I (and most pastors, I believe) become busy for two reasons; both are ignoble.
I am busy because I am vain.  I want to appear important.  Significant.  What better way than to be busy?  The incredible hours, the crowded schedule, and the heavy demands on my time are proof to myself – and to all who will notice – that I am important.  If I go into a doctor’s office and find there’s no one waiting, and I see through a half-open door the doctor reading a book, I wonder if he’s any good.  A good doctor will have people lined up waiting to see him; a good doctor will not have time to read a book.  Although I grumble about waiting my turn in a busy doctor’s office, I am also impressed with his importance.
Such experiences affect me.  I live in a society in which crowded schedules and harassed conditions are evidence of importance, so I develop a crowded schedule and harassed conditions.  When others notice, they acknowledge my significance, and my vanity is fed.
I am busy because I am lazy.  I indolently let others decide what I will do instead of resolutely deciding myself.  I let people who do not understand the work of a pastor to write the agenda for my day’s work because I am too slipshod to write it myself.  The pastor is a shadow figure in these people’s minds, a marginal person vaguely connected with matters of God and good will.  Anything remotely religious or somehow well-intentioned can be properly assigned to the pastor.
Because these assignments to pastoral service are made sincerely, I go along with them.  It takes efforts to refuse, and besides, there’s always the danger that the refusal will be interpreted as a rebuff, a betrayal of religion, and a calloused disregard for people in need.
It was a favorite theme of C. S. Lewis that only lazy people work hard.  By lazily abdicating the essential work of deciding and directing, establishing values and setting goals, other people do it for us; then we find ourselves frantically, at the last minute, trying to satisfy a half dozen different demands on our time, none of which is essential to our vocation, to stave off the disaster of disappointing someone.
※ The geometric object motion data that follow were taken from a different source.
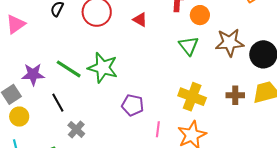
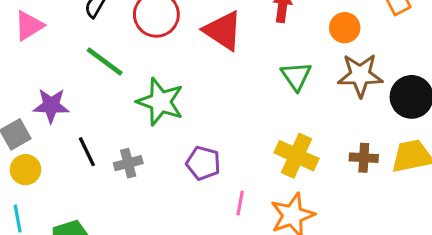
orange circle: (200, 15) -> (345, 28), moved
red triangle: (140, 20) -> (223, 31), size x1.8
green line: (69, 69) -> (105, 62), moved
gray cross: (76, 129) -> (128, 163), moved, turned 30

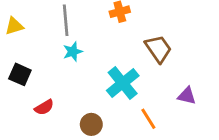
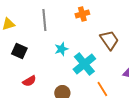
cyan star: (73, 52) -> (61, 49), moved
black square: (20, 74) -> (19, 51), moved

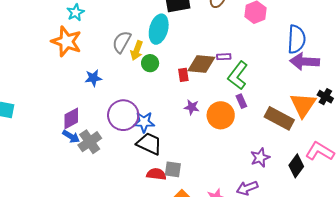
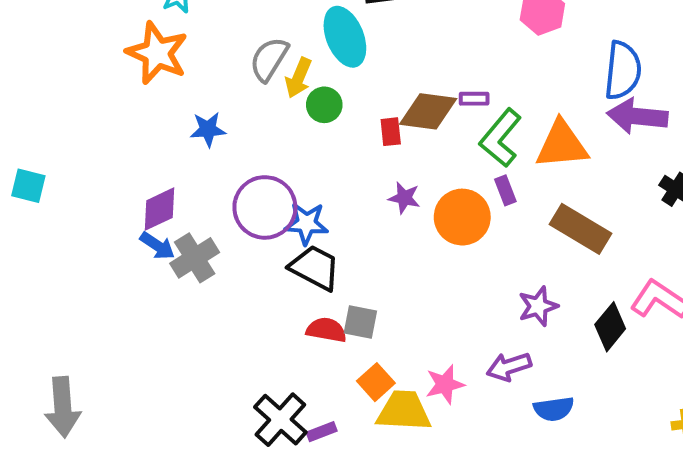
cyan ellipse: (159, 29) -> (345, 37), turned -40
orange triangle: (303, 105) -> (562, 145), moved, turned 48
But if I vainly crowd my day with conspicuous activity or let others fill my day with imperious demands, I don’t have time to do my proper work, the work to which I have been called.  How can I lead people into the quiet place beside the still waters if I am in perpetual motions?  How can I persuade a person to live by faith and not by works if I have to juggle my schedule constantly to make everything fit into place?

This of course doesn’t just apply to pastors, but I think it has application to all of us who have one vocation or another.  May the deep riches of the gospel so grip our heart that we are released from our busy-ness so that we can get down to the real business of resting in Christ and engaging in the important things of life.